In 2020, the risk of a pandemic became a reality. According to various surveys conducted by governments and businesses, the damage inflicted over the last year is severe and significant in all spheres of society.
It is in this context that the 16th edition of the World Economic Forum’s Global Risks Report has been published. The analysis centres on the risks and consequences of widening inequalities and societal fragmentation. In some cases, disparities in health outcomes, technology, or workforce opportunities are the direct result of the dynamics the pandemic created. In others, already-present societal divisions have widened, straining weak safety nets and economic structures beyond capacity.
Whether the gaps can be narrowed will depend on the actions taken in the wake of COVID-19 to rebuild with a view towards an inclusive and accessible future. Inaction on economic inequalities and societal divisiveness may further stall action on climate change, which remains an existential threat to humanity.

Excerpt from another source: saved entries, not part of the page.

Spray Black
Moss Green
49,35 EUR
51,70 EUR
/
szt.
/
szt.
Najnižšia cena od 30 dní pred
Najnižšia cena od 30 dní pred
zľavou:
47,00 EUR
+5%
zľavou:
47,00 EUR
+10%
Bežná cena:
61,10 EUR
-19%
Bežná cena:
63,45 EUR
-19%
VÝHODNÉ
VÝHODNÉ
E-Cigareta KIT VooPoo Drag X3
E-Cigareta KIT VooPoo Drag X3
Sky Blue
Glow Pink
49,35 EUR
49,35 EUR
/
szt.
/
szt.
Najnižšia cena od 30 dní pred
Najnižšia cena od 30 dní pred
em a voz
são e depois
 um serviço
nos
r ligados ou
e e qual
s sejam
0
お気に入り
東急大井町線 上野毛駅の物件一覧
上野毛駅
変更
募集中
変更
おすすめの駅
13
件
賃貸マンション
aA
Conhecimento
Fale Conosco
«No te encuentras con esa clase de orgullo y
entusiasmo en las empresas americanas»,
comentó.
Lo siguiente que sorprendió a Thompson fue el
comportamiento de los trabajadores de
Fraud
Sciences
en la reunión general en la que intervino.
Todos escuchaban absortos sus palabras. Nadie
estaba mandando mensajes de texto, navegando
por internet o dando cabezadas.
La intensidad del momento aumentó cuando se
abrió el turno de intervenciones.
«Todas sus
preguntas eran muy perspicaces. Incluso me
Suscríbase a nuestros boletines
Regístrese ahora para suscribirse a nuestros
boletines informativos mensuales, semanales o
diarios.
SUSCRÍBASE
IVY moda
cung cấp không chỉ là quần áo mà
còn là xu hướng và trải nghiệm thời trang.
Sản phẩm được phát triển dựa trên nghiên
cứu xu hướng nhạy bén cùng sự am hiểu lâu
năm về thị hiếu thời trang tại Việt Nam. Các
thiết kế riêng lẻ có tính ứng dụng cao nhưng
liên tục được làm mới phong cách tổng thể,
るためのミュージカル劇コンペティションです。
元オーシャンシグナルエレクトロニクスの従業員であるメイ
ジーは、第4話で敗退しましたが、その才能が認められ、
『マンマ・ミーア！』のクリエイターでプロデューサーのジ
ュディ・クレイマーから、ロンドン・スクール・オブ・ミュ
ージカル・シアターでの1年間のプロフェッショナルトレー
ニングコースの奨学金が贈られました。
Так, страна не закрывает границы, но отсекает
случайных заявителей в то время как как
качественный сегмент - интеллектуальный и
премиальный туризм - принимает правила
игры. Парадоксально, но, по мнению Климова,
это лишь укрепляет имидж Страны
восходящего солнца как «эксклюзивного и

Growing societal fragmentation—manifested through persistent and emerging risks to human health, rising unemployment, widening digital divides, and youth disillusionment—can have severe consequences in an era of compounded economic, environmental, geopolitical and technological risks.
The immediate human and economic cost of COVID-19 is severe. It threatens to scale back years of progress on reducing poverty and inequality and to further weaken social cohesion and global cooperation. Interactions and abrupt shifts in the markets could lead to dire consequences and lost opportunities for large parts of the global population. Social unrest, political fragmentation and geopolitical tensions will shape the effectiveness of our responses to the other key threats of the next decade: cyberattacks, weapons of mass destruction and, most notably, climate change.
The 2021 Global Risks Report shares the results of the latest Global Risks Perception Survey, followed by analysis of growing social, economic and industrial divisions, their interconnections, and their implications on our ability to resolve major global risks requiring societal cohesion and global cooperation.
The report concludes with proposals for enhancing resilience, drawing from the lessons of the pandemic as well as historical risk analysis.
Among the highest likelihood risks in the next ten years are extreme weather, climate action failure and human-led environmental damage; as well as digital inequality and cybersecurity failure.
Among the highest impact risks in the next decade, the report highlights infectious diseases (China in the top spot), followed by climate action failure and other environmental risks; as well as weapons of mass destruction, livelihood crises and debt crises.
Finally, the report also points to potential employment and livelihood crises, widespread youth disillusionment, digital inequality, economic stagnation, human-made environmental damage, erosion of societal cohesion, and terrorist attacks.